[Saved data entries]
----------------

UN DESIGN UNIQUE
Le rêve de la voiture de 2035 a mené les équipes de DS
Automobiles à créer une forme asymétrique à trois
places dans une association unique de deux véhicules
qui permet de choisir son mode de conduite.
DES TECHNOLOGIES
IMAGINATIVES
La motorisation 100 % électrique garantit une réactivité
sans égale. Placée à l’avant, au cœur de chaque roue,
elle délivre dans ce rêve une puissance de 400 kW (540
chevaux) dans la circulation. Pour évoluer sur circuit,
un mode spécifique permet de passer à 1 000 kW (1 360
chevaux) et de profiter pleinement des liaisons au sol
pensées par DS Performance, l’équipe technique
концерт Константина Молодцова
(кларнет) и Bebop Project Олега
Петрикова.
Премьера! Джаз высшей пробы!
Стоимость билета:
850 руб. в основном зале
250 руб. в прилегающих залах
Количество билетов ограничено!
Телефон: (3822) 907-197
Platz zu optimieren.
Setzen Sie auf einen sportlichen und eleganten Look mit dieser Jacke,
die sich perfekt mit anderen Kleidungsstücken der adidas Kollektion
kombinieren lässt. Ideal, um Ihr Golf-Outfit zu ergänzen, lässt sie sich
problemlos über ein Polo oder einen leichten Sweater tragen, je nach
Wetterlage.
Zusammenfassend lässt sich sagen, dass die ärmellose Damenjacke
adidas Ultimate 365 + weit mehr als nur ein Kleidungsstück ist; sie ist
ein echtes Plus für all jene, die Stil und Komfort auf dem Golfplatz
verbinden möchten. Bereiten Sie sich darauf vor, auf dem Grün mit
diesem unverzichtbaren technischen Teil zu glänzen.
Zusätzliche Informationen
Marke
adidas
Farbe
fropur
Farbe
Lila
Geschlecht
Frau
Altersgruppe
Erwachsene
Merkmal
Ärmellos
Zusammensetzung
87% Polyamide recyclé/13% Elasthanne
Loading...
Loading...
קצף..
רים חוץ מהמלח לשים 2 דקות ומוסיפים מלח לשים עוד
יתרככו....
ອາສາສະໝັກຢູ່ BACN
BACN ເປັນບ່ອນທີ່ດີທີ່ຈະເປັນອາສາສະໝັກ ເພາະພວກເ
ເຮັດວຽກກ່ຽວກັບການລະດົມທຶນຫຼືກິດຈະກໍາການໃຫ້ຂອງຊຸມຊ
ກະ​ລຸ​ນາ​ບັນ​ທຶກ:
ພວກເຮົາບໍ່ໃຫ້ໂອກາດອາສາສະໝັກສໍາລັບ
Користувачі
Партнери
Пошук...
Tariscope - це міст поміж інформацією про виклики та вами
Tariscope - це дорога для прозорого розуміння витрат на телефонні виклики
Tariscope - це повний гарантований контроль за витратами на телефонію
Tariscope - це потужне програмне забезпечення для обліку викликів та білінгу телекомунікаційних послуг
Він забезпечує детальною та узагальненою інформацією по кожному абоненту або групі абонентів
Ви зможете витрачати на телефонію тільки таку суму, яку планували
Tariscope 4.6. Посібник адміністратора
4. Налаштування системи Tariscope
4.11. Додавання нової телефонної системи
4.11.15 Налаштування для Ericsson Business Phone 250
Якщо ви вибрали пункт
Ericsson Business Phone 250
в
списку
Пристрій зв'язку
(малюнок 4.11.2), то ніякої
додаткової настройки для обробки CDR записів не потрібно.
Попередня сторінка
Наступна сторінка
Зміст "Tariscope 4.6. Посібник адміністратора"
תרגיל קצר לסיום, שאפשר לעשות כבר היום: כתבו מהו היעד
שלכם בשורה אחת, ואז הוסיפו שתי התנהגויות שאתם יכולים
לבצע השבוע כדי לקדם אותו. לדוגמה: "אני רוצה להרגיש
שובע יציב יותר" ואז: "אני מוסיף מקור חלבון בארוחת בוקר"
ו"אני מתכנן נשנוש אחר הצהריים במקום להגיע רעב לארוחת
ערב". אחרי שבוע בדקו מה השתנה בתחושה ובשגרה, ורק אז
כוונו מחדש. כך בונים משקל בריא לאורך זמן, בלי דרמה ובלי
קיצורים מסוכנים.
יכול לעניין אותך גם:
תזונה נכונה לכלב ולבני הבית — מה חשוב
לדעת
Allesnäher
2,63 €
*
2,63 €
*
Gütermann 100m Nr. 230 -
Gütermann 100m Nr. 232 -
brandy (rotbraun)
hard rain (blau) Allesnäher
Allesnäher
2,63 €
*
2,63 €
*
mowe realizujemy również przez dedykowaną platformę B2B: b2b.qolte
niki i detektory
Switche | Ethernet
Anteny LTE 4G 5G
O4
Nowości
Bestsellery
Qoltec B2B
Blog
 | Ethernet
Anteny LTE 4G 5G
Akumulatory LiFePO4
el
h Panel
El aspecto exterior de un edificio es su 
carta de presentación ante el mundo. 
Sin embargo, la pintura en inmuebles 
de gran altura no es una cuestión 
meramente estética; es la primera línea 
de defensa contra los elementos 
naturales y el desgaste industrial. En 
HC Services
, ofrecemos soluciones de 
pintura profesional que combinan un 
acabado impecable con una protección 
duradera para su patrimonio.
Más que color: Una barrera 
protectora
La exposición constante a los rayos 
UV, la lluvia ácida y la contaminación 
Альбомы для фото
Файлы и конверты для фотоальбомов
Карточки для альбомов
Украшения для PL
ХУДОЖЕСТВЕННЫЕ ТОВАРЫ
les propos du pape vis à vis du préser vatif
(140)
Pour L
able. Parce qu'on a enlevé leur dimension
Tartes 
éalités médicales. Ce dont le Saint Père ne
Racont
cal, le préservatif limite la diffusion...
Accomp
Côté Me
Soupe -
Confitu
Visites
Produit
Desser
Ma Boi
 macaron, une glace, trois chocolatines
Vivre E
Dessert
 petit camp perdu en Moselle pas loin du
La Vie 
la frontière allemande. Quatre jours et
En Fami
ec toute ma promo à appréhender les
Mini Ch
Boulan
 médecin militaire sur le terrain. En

----------------

● **Required action**
Report only how many lines in the entries contain "телефонію".

● **Solution for this task**
2